Rien que ce mois-ci, le G7 a appelé à de nouvelles normes pour maintenir l’IA « digne de confiance », tandis que la Maison Blanche, le Sénat américain et le 10 Downing Street ont rencontré des chefs d’IA pour discuter de leur technologie controversée. Pendant ce temps, l’UE finalise une loi révolutionnaire sur l’IA visant à rendre les systèmes plus sûrs et plus transparents.

Pourtant, il est de plus en plus admis qu’une collaboration internationale sur l’IA est nécessaire. Certains aiment le modèle de l’Agence internationale de l’énergie atomique. D’autres préfèrent l’exemple moins intrusif de l’Organisation de l’aviation civile internationale.

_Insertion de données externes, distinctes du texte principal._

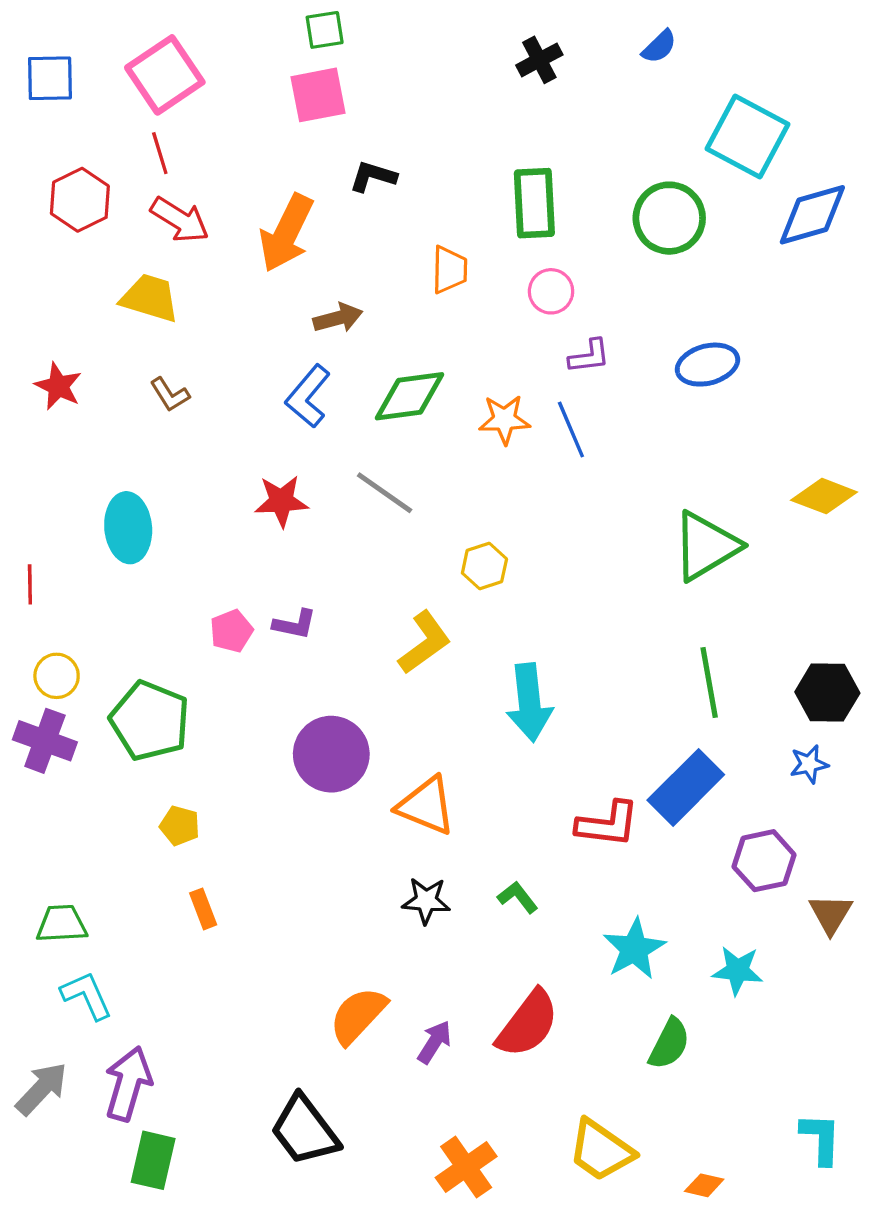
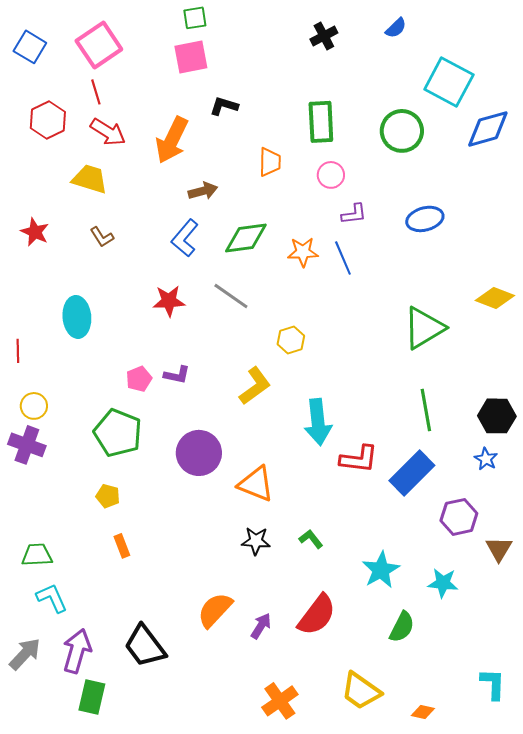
blue square: (50, 78) -> (30, 47), turned 32
green pentagon: (150, 721) -> (118, 433), moved
blue star: (809, 764) -> (486, 459), turned -30
red L-shape: (608, 824) -> (359, 459), moved
black trapezoid: (305, 1130) -> (145, 646), moved

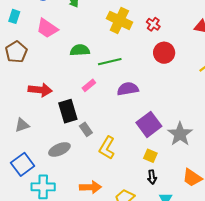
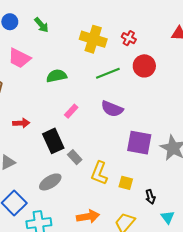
green line: (110, 62) -> (108, 73), moved
purple semicircle: (128, 89) -> (112, 109), turned -140
red arrow: (40, 90) -> (21, 123), size x0.7
purple square: (149, 124) -> (139, 143), turned -35
yellow square: (150, 156) -> (126, 183), moved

C’est une agence de l’ONU, qui abrite également le secrétariat du climat qui a émergé après que les dirigeants mondiaux ont soutenu un traité international pour lutter contre le changement climatique en 1992.

Les réunions annuelles de la « conférence des parties » au traité, ou COP, ont conduit à l’établissement d’objectifs climatiques plus détaillés dans le protocole de Kyoto de 1997 et l’accord de Paris de 2015. Pourtant, aujourd’hui, les émissions restent à des niveaux records. Les raisons en sont complexes et multiples, mais le fait que les COP sur le climat aient donné un nouveau sens au mot «glaciaire» n’a pas aidé.

C’est en partie parce que les décisions de la CdP exigent en effet consensus de près de 200 pays – une recette pour des progrès désespérément lents et plus encore. En 2018, les responsables de l’administration Trump ont aidé à empêcher une réunion de la COP d’adopter les conclusions d’un rapport du GIEC commandé lors d’une réunion précédente.

Les COP sur le climat servent une série d’objectifs utiles. Nous serions bien pire sans eux. Mais ils montrent également ce qu’il faut éviter lorsque nous cherchons des moyens de nous assurer que l’IA fonctionne pour nous, et non l’inverse.